[RECORDS SUPPLIED]
-------------------------
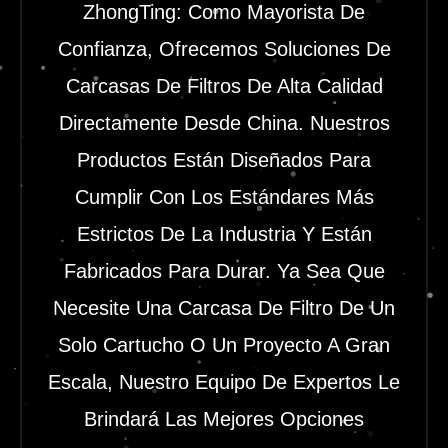
ZhongTing: Como Mayorista De
Confianza, Ofrecemos Soluciones De
Carcasas De Filtros De Alta Calidad
Directamente Desde China. Nuestros
Productos Están Diseñados Para
Cumplir Con Los Estándares Más
Estrictos De La Industria Y Están
Fabricados Para Durar. Ya Sea Que
Necesite Una Carcasa De Filtro De Un
Solo Cartucho O Un Proyecto A Gran
Escala, Nuestro Equipo De Expertos Le
Brindará Las Mejores Opciones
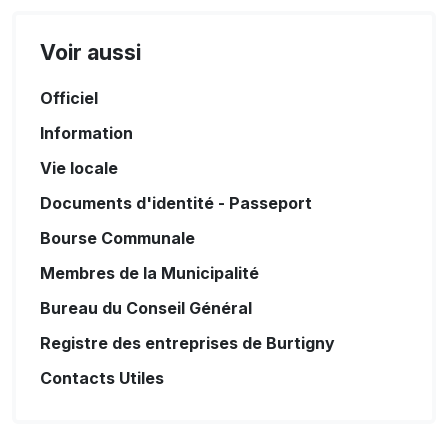
Voir aussi
Officiel
Information
Vie locale
Documents d'identité - Passeport
Bourse Communale
Membres de la Municipalité
Bureau du Conseil Général
Registre des entreprises de Burtigny
Contacts Utiles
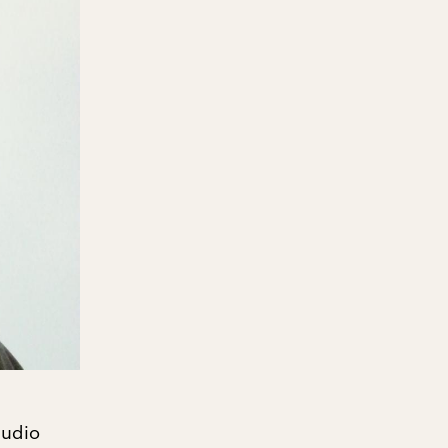
tudio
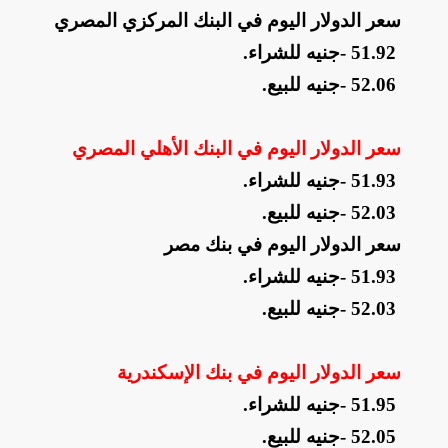
سعر الدولار اليوم في البنك المركزي المصري
- 51.92
جنيه للشراء
.
- 52.06
جنيه للبيع
.
سعر الدولار اليوم في البنك الأهلي المصري
- 51.93
جنيه للشراء
.
- 52.03
جنيه للبيع
.
سعر الدولار اليوم في بنك مصر
- 51.93
جنيه للشراء
.
- 52.03
جنيه للبيع
.
سعر الدولار اليوم في بنك الإسكندرية
- 51.95
جنيه للشراء
.
- 52.05
جنيه للبيع
.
-------------------------
[ABOUT THIS EXERCISE]
Omit the pictures; set down each record exactly.

[WRITTEN ANSWER]
ZhongTing: Como Mayorista De
Confianza, Ofrecemos Soluciones De
Carcasas De Filtros De Alta Calidad
Directamente Desde China. Nuestros
Productos Están Diseñados Para
Cumplir Con Los Estándares Más
Estrictos De La Industria Y Están
Fabricados Para Durar. Ya Sea Que
Necesite Una Carcasa De Filtro De Un
Solo Cartucho O Un Proyecto A Gran
Escala, Nuestro Equipo De Expertos Le
Brindará Las Mejores Opciones
Voir aussi
Officiel
Information
Vie locale
Documents d'identité - Passeport
Bourse Communale
Membres de la Municipalité
Bureau du Conseil Général
Registre des entreprises de Burtigny
Contacts Utiles
tudio
سعر الدولار اليوم في البنك المركزي المصري
- 51.92
جنيه للشراء
.
- 52.06
جنيه للبيع
.
سعر الدولار اليوم في البنك الأهلي المصري
- 51.93
جنيه للشراء
.
- 52.03
جنيه للبيع
.
سعر الدولار اليوم في بنك مصر
- 51.93
جنيه للشراء
.
- 52.03
جنيه للبيع
.
سعر الدولار اليوم في بنك الإسكندرية
- 51.95
جنيه للشراء
.
- 52.05
جنيه للبيع
.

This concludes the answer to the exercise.